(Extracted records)
= Beginning of Section =

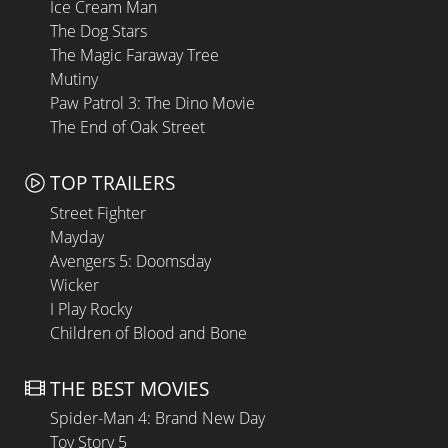
Ice Cream Man
The Dog Stars
The Magic Faraway Tree
Mutiny
Paw Patrol 3: The Dino Movie
The End of Oak Street
TOP TRAILERS
Street Fighter
Mayday
Avengers 5: Doomsday
Wicker
I Play Rocky
Children of Blood and Bone
THE BEST MOVIES
Spider-Man 4: Brand New Day
Toy Story 5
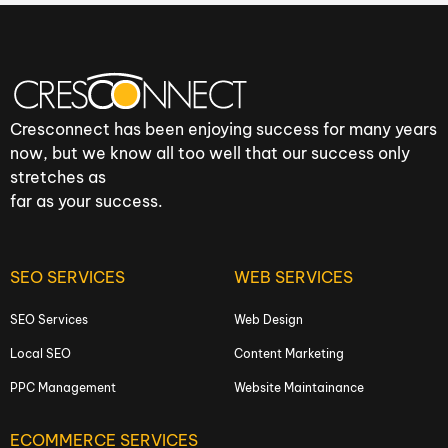
Cresconnect has been enjoying success for many years
now, but we know all too well that our success only
stretches as
far as your success.
SEO SERVICES
WEB SERVICES
SEO Services
Web Design
Local SEO
Content Marketing
PPC Management
Website Maintainance
ECOMMERCE SERVICES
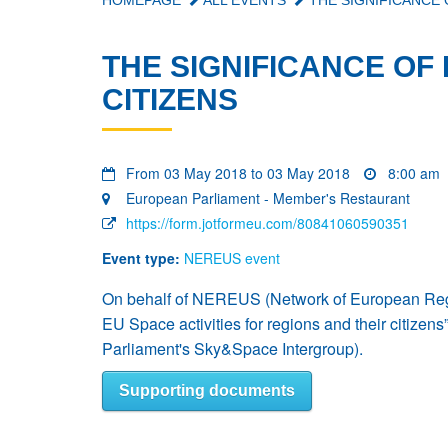
HOMEPAGE
ALL EVENTS
THE SIGNIFICANCE 
THE SIGNIFICANCE OF 
CITIZENS
From 03 May 2018 to 03 May 2018
8:00 am
European Parliament - Member's Restaurant
https://form.jotformeu.com/80841060590351
Event type:
NEREUS event
On behalf of NEREUS (Network of European Regio
EU Space activities for regions and their citiz
Parliament's Sky&Space Intergroup).
Supporting documents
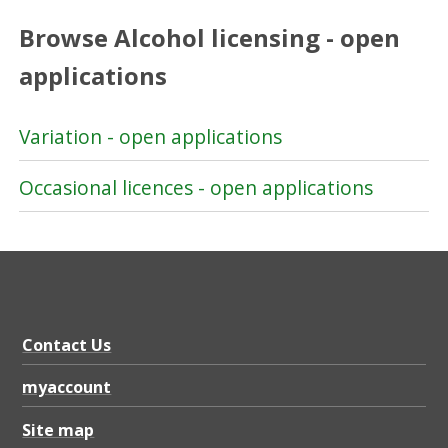
Browse Alcohol licensing - open
applications
Variation - open applications
Occasional licences - open applications
Contact Us
myaccount
Site map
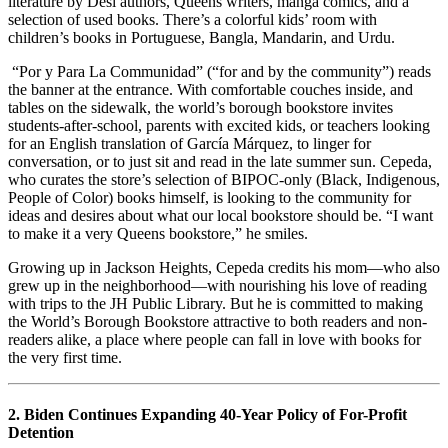
literature by Desi authors, Queens writers, manga comics, and a
selection of used books. There’s a colorful kids’ room with
children’s books in Portuguese, Bangla, Mandarin, and Urdu.
“Por y Para La Communidad” (“for and by the community”) reads
the banner at the entrance. With comfortable couches inside, and
tables on the sidewalk, the world’s borough bookstore invites
students-after-school, parents with excited kids, or teachers looking
for an English translation of García Márquez, to linger for
conversation, or to just sit and read in the late summer sun. Cepeda,
who curates the store’s selection of BIPOC-only (Black, Indigenous,
People of Color) books himself, is looking to the community for
ideas and desires about what our local bookstore should be. “I want
to make it a very Queens bookstore,” he smiles.
Growing up in Jackson Heights, Cepeda credits his mom—who also
grew up in the neighborhood—with nourishing his love of reading
with trips to the JH Public Library. But he is committed to making
the World’s Borough Bookstore attractive to both readers and non-
readers alike, a place where people can fall in love with books for
the very first time.
2. Biden Continues Expanding 40-Year Policy of For-Profit
Detention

= End of Section =

WHAT YOU WILL DO:
Considering only the data above, return the lines in which "readers" occurs.

WRITTEN ANSWER:
the World’s Borough Bookstore attractive to both readers and non-
readers alike, a place where people can fall in love with books for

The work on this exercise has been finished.